1. Rinse the eluent bottle with ultrapure water;
2. Load the eluent into a eluent bottle;
3. Place the eluent bottle in the eluent tray at the upper end of BCHR-102;
4. After installing the filter head, put the pipeline into the eluent bottle and tighten the eluent bottle cap.
： BCHR-102 instrument does not require pressure-protected eluent bottle. However, if the eluent is degassed manually or easily contaminated, it is recommended to equip the eluent bottle with nitrogen protection.

B.10 Flushing pump

Before flushing, ensure that the eluent bottle is full of eluent; the eluent bottle cap is tightened; the eluent pipeline is connected and the waste liquid pipe is inserted into the waste liquid bottle.

B.10.1 Flushing pump head

： Caution: When the instrument is used for the first time, for a long time, or when it is not normally used, the pump head should be rinsed clean to avoid residual crystals in the pump head damaging the pump head.
The flushing steps are as follows:
1. Connect the back flushing pipeline of the pump body;
2. Use a 10 mL injector to suck up ultrapure water and connect it to one end of the flushing pipeline, and insert the outlet pipeline into the waste liquid bottle;
3. Slowly push the injector to clean the pump head. This operation can be repeated several times.

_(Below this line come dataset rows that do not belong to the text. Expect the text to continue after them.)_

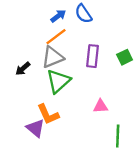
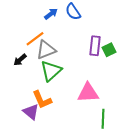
orange line: (56, 37) -> (35, 39), moved
purple rectangle: (93, 56) -> (95, 46), moved
pink triangle: (101, 106) -> (88, 93), size x1.6

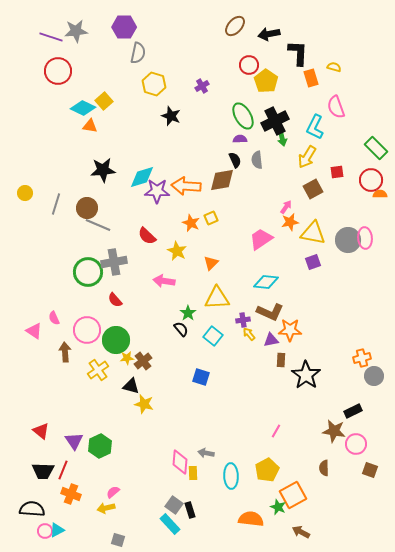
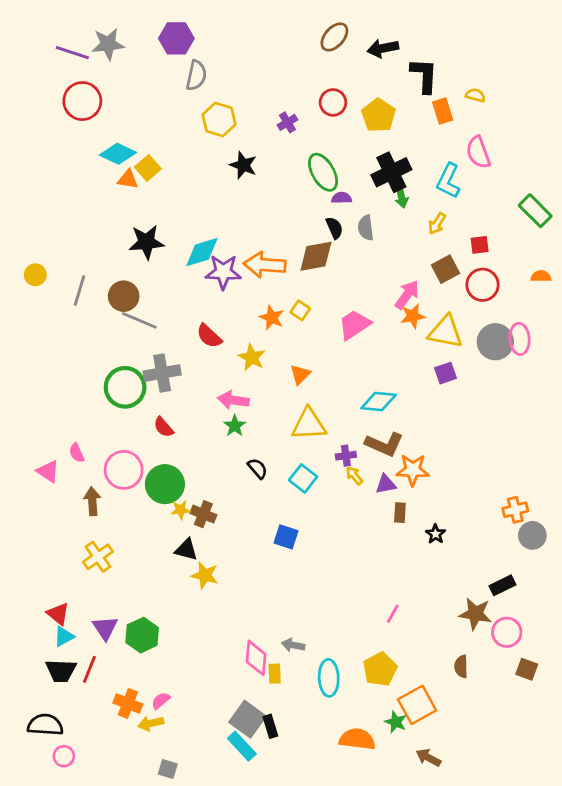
red circle: (249, 65) -> (333, 102), moved
yellow square: (104, 101) -> (148, 168), moved
green ellipse: (243, 116) -> (323, 172), moved
yellow arrow: (307, 157) -> (437, 224), size x0.7
red circle: (371, 180) -> (483, 285), moved
pink arrow: (286, 207) -> (407, 295), size x1.5
yellow square: (211, 218) -> (300, 310), turned -32
pink trapezoid: (261, 239) -> (354, 325), moved
green star: (188, 313) -> (235, 426), moved
brown cross: (143, 361) -> (203, 514), turned -30
yellow cross: (98, 370) -> (98, 557), moved
black star: (306, 375) -> (436, 534), size x0.5
orange cross: (71, 494) -> (128, 703), moved
gray square: (174, 505) -> (248, 719), size x1.4
cyan triangle: (57, 530) -> (64, 637), moved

B.10.2 Flushing eluent pipeline

：When installing and replacing the eluent for the first time or when there is no liquid in the eluent pipeline, the eluent pipeline should be flushed.
The flushing steps are as follows:
1. Insert a 10 mL injector into the curved needle beside the exhaust valve;
2. Turn the exhaust valve counterclockwise for 1/4-1/2 turn to start the exhaust valve;
3. Draw the injector or control the flow rate of the pump to 1 mL/min, and slowly pump out the gas in the pipeline or the eluent before replacement;
4. Keep pumping until about 20 mL of new replacement eluent is extracted to ensure that the gas and residual eluent in the pipeline have been completely drained away;
5. Finally, adjust the flow rate to normal and tighten the exhaust valve clockwise.

B.11 System balance

1. When the pump flushing is finished, turn on the pump and gradually set the pump flow rate to the operating speed;
2. Flush the pipeline for about 30min to balance the flow path of the whole system;
3. Monitor the pressure fluctuation of the pump by looking at the pump window or reverse control software;
4. Confirm whether the eluent flow path finally flows out from the REGEN OUT end of the suppressor and whether the pump pressure is stable;
5. Confirm whether the background baseline conductance is normal.

B.11.1 Backpressure requirement of eluent storage tank

To remove the electrolytic gas generated by the eluent generator, the system pressure at the rear end of the eluent generator is required to be in the range of 8 Mpa to 17MPa (including the overall pressure of the Guard column, chromatograph column, suppressor and conductivity cell). If the pressure of the functional components is less than 8MPa, a backpressure pipe can be added at the position from the outlet of the eluent generator to the front of the injection valve to increase the system pressure to a suitable value. When the system pressure at the rear end of the eluent generator is ≤8MPa, the gas removal is incomplete, which is easy to cause baseline fluctuation; when the system pressure at the rear end is ≥17MPa, it is easy to cause the degassing device to rupture.

B.12 Confirmation of operation status

After the system is balanced, confirm the actual pressure of the pump through the pump pressure indicator on the pump display screen or reverse control software. Record the real-time pressure of the pump, and the change amplitude should be less than 0.4MPa.

B.13 Pressurization of eluent bottle (optional)

BCHR-102 instrument do not require a pressure-protected eluent bottle. However, if the eluent has been degassed manually or is easy to pollute, it is recommended to equip the eluent bottle with eluent protection.